To date, data on the arms trade and military-related services are still accessible and it is possible to produce a fairly detailed account of the level of production and its proceeds. But the public – warns a report by the Stockholm International Peace Institute (Sipri) – may not have access to a significant amount of data if the phenomenon of purchases of arms companies by private equity firms grows in the coming years. Sipri’s warning is contained in the latest report published at the beginning of December, according to which for the seventh consecutive year, the proceeds from arms sales will continue to grow: the data refers to 2021, the year following the outbreak of the Covid-19 pandemic, when the crisis in the distribution and supply chain limited the market’s possibilities and the war in Ukraine had not yet broken out.

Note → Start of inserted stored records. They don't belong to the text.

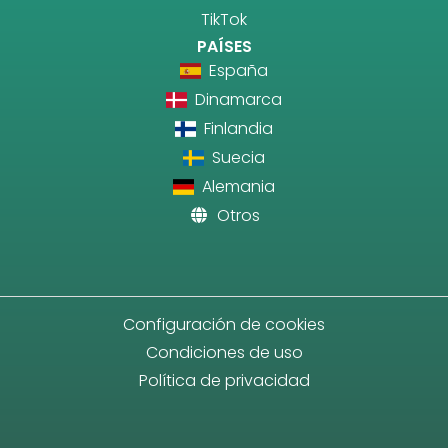
TikTok
PAÍSES
España
Dinamarca
Finlandia
Suecia
Alemania
Otros
Configuración de cookies
Condiciones de uso
Política de privacidad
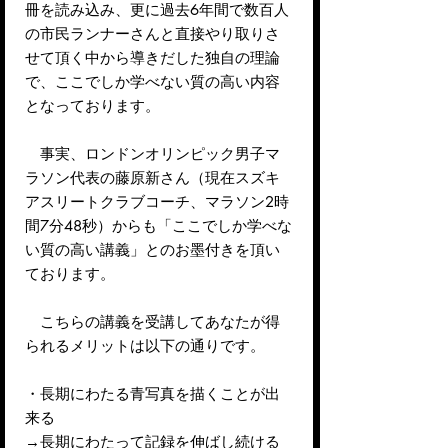
冊を読み込み、更に過去6年間で数百人
の市民ランナーさんと直接やり取りさ
せて頂く中から導きだした独自の理論
で、ここでしか学べない質の高い内容
となっております。
事実、ロンドンオリンピック男子マ
ラソン代表の藤原新さん（現在スズキ
アスリートクラブコーチ、マラソン2時
間7分48秒）からも「ここでしか学べな
い質の高い講義」とのお墨付きを頂い
ております。
こちらの講義を受講してあなたが得
られるメリットは以下の通りです。
・長期にわたる青写真を描くことが出
来る
→長期にわたって記録を伸ばし続ける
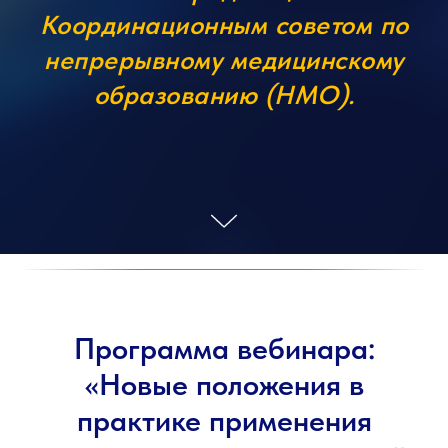
Координационным советом по
непрерывному медицинскому
образованию (НМО).
Программа вебинара:
«Новые положения в
практике применения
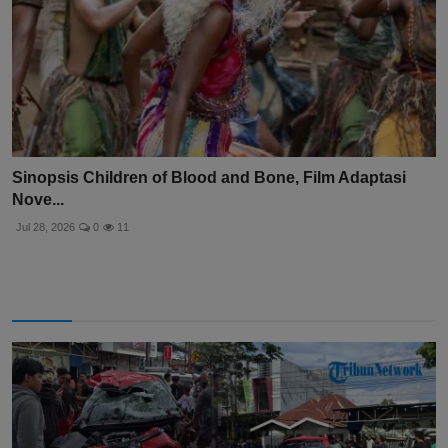
Sinopsis Children of Blood and Bone, Film Adaptasi
Nove...
Jul 28, 2026
0
11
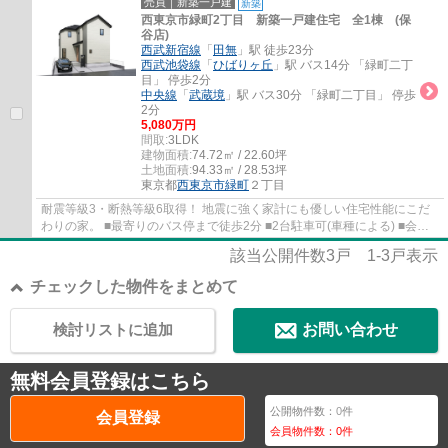
売買｜新築一戸建
新築
西東京市緑町2丁目 新築一戸建住宅 全1棟 (保
谷店)
西武新宿線
「
田無
」駅 徒歩23分
西武池袋線
「
ひばりヶ丘
」駅 バス14分 「緑町二丁
目」 停歩2分
中央線
「
武蔵境
」駅 バス30分 「緑町二丁目」 停歩
2分
5,080万円
間取:
3LDK
建物面積:
74.72㎡ / 22.60坪
土地面積:
94.33㎡ / 28.53坪
東京都
西東京市
緑町
２丁目
耐震等級3・断熱等級6取得！ 地震に強く家計にも優しい住宅性能にこだ
わりの家。 ■最寄りのバス停まで徒歩2分 ■2台駐車可(車種による) ■会話
が弾む対面式キッチン ■陽当たり良好な南...
該当公開件数
3
戸
1-3
戸表示
チェックした物件をまとめて
検討リストに追加
お問い合わせ
無料会員登録はこちら
公開物件数：
0
件
会員登録
会員物件数：
0
件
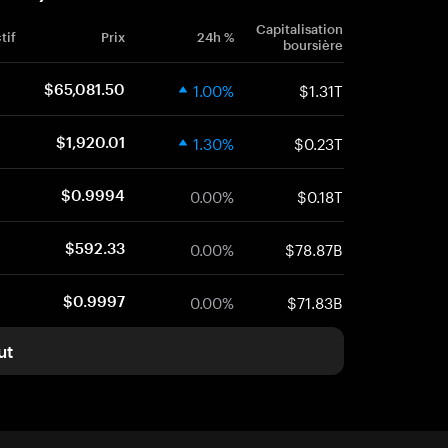
Capitalisation
tif
Prix
24h %
boursière
1.00%
$1.31T
$65,081.50
1.30%
$0.23T
$1,920.01
0.00%
$0.18T
$0.9994
0.00%
$78.87B
$592.33
0.00%
$71.83B
$0.9997
ut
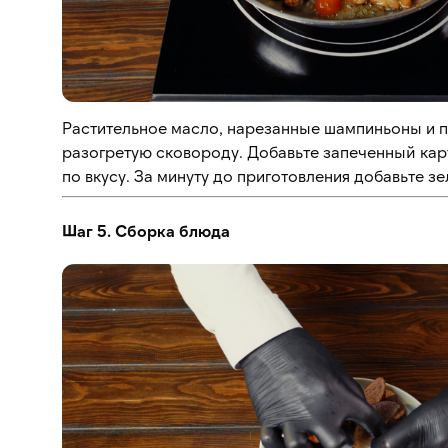
Растительное масло, нарезанные шампиньоны и 
разогретую сковороду. Добавьте запеченный карт
по вкусу. За минуту до приготовления добавьте зе
Шаг 5. Сборка блюда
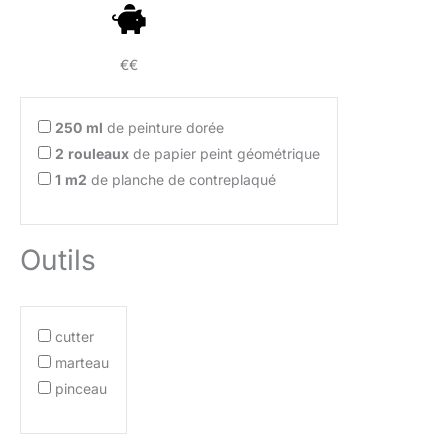
€€
250
ml
de peinture dorée
2
rouleaux
de papier peint géométrique
1
m2
de planche de contreplaqué
Outils
cutter
marteau
pinceau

The report in fact explains that, for data as early as 2021, part of the data on arms sales will not be accessible due to less stringent requirements for private investors: ‘Private equity companies,’ says Sipri, ‘are becoming increasingly active in the arms industry, particularly in the United States. This could affect the transparency of sales data due to less stringent financial reporting requirements than for public companies’.
In order to understand the significance of Sipri’s warning, one needs to understand what their economic-financial activity consists of: private equity is a form of medium- to long-term investment in unlisted companies with high growth and development potential (high-growth companies) mainly made by institutional investors with the aim of obtaining a substantial capital gain from the sale of the stake acquired or from the stock exchange listing. However, the term ‘institutional investor’ should not be misleading. This term refers to a generic private entity that invests financial resources on behalf of others, such as mutual funds or pension funds. These private entities then, in order to make a profit, enter the markets they find most promising. The arms market seems to be attractive as these companies are ‘increasingly active in the sector’, comments Sipri.
The reporting obligations, i.e. the process of accounting for the expenses actually incurred by the beneficiary, and any partners, in implementing the financed project initiative are stringent for public companies and more flexible for private ones. This situation ‘could affect the transparency of data’, the report adds: it would in fact prevent the knowledge of significant information on the arms market, i.e. the possibility of knowing who is buying and in what quantities. In this way, relations between countries, in such a relevant aspect as conflict, would escape public scrutiny. Actions would be further de-emphasised and a new piece of unknowability would be added to the complexity of the present.
It is not only Sipri, however, that expresses doubts about the transparency of private equity, as explained in an article by Insitutional Investor, a website dedicated to the sector, which cites an investigation by the Private Equity Stakeholder Project in collaboration with the Americans for Financial Reform Education Fund, two non-profit organisations, which published an assessment of the lights and shadows of private equity in a report listing and ranking the top eight private equity buyout firms invested in oil and gas.